When Henry Lawson wrote his poem The Sacrifice of Balls Head in 1916, Sydney was deeply affected by the Great War. It was the year in which catastrophic Australian casualties were suffered on the Somme, leaving a legacy of loss which changed the city and the nation. It was the year in which Anzac Day was officially named.
1916 gave rise to the infamous six o’clock closing law – when a group of soldiers based at Liverpool went on a drunken rampage which finally ended when they reached Central Station and one was shot dead. It became known as the Battle of Central Station. It was the age of rail. The Harbour Bridge would not open for another 16 years so steam powered vessels still formed the backbone of transport and commerce around the harbour. Coal, therefore, was king.
It is not difficult to imagine that against such a backdrop, the bushland of Balls Head would have been a welcome retreat – and indeed Lawson’s poem says just that.
Lawson himself lived around North Sydney between 1885 and 1920 and perhaps he knew the tracks and trails of the Waverton peninsula well.
The area was already partially industrialised when the North Shore Gas Company built a gasworks at Balls Head Bay in 1906. News that the Sydney Coal Bunkering Company planned to build a coal loader there as well must have been the final straw for Lawson whose poem is now considered to be part of one of Sydney’s earliest environmental protests.
He writes of the loss of picnic parties, boating couples, wildflowers and great brown rocks and laments the plan for soulless cranes and grimy loads of coal.
But then, as now, the coal lobby had a lot of clout and the loader went ahead. According to the Dictionary of Sydney “It was the most advanced means of loading coal into steamers then available in Sydney Harbour. Coal from colliers was dumped onto a huge timber and rock platform on the shore. It was fed by gravity down shutes to four tunnels below, and then into waiting hopper cars which were then hauled by cable out to a long wharf. The coal was loaded as fuel onto the steamers docked alongside.”
The coal operation continued on with a major refit in the 1970s to allow large colliers to dock to supply coal to Japan. The last load left in 1992. These days the industrial site that so enraged Australia’s iconic poet has come full circle.

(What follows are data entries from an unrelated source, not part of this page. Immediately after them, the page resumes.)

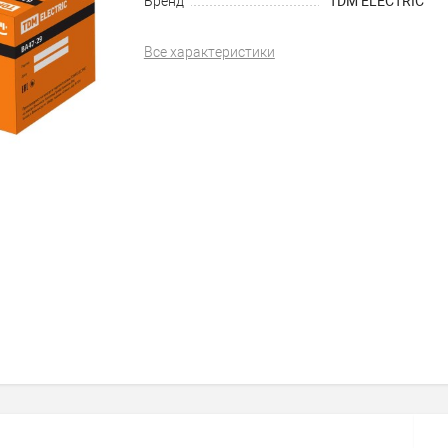
Бренд
TDM ELECTRIC
Все характеристики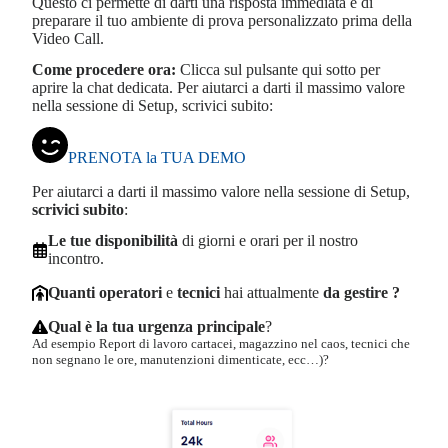
Questo ci permette di darti una risposta immediata e di
preparare il tuo ambiente di prova personalizzato prima della
Video Call.
Come procedere ora:
Clicca sul pulsante qui sotto per
aprire la chat dedicata. Per aiutarci a darti il massimo valore
nella sessione di Setup, scrivici subito:
PRENOTA la TUA DEMO
Per aiutarci a darti il massimo valore nella sessione di Setup,
scrivici subito
:
Le tue disponibilità
di giorni e orari per il nostro
incontro.
Quanti operatori
e
tecnici
hai attualmente
da gestire ?
Qual è la tua urgenza principale
?
Ad esempio Report di lavoro cartacei, magazzino nel caos, tecnici che
non segnano le ore, manutenzioni dimenticate, ecc…)?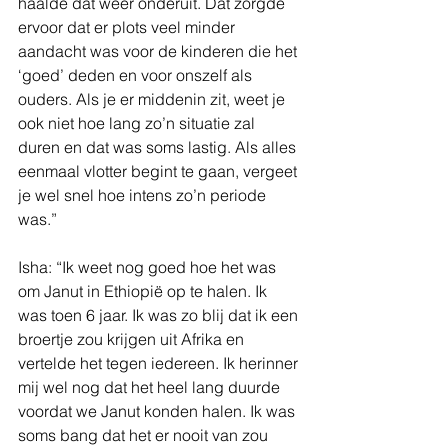
haalde dat weer onderuit. Dat zorgde 
ervoor dat er plots veel minder 
aandacht was voor de kinderen die het 
‘goed’ deden en voor onszelf als 
ouders. Als je er middenin zit, weet je 
ook niet hoe lang zo’n situatie zal 
duren en dat was soms lastig. Als alles 
eenmaal vlotter begint te gaan, vergeet 
je wel snel hoe intens zo’n periode 
was.” 
Isha: “Ik weet nog goed hoe het was 
om Janut in Ethiopië op te halen. Ik 
was toen 6 jaar. Ik was zo blij dat ik een 
broertje zou krijgen uit Afrika en 
vertelde het tegen iedereen. Ik herinner 
mij wel nog dat het heel lang duurde 
voordat we Janut konden halen. Ik was 
soms bang dat het er nooit van zou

The wharf, coal-loading platform, tunnels and a few brick administrative buildings remain as evidence of bunkering operations but thanks to a lot of lobbying by the community over many years they have become the Coal Loader Centre for Sustainability and development of the site for public use is ongoing.
What we did
Explore the centre
We took a stroll around the Sustainability Centre. There are bush food and community gardens and a chicken yard. Two old fuel tanks have been converted into a wetland as part of remediation of the site. One of the buildings is now a sustainability learning centre. The site is crisscrossed with paths that take you to wonderful views of the harbour – and there is a lift that allows access for those with limited mobility. We couldn’t access the old coal loading platform on the day we were there due to construction work – but this is the location of the community garden area featuring recycled storm water systems, an urban fruit tree forest and aquaculture beds.
Breakfast
No good exploration is complete without a food experience and we suggest you plan to pop into the Coal Loader Cafe. We had a nice breakfast there – calling in early at 7.30am. We had the place to ourselves at that hour, but it was packed later in the morning which is always a good sign. There was a varied menu and good service.
Reminders of the past
After breakfast we headed down toward the derelict loading wharf which awaits remediation under plans for the site. Outside the tunnel entrance is the only remaining Mead Morrison No. 6 skip. The carriage was part of the complex loading process that operated for 70 years and is now almost 10 years old. It’s built from hard and soft wood with iron wheels and mechanisms. It’s an interesting reminder of what went before.
The tunnels
These tunnels were crucial to the coal operations. Their operation is explained above – but they are one of the most interesting features of the site. One has been converted into an always-open and automatically lit public walkway which links to Balls Head Reserve via a walking track. As you walk though you can look up and see the numbered chutes which once dumped an avalanche of coal into skips waiting below which then trundled along tracks out to the wharf and the waiting ships.
The reserve
Follow the track all the way around into Balls Head Reserve. Henry Lawson would have been chuffed, we think, that public bushland still exists in such a prime harbour location that is accessible to all. The views of the bridge, the city skyline and the comings and goings on the harbour are an amazing asset to the city. Sure, it’s not pristine bush, but still a respite from city traffic and the hustle and bustle.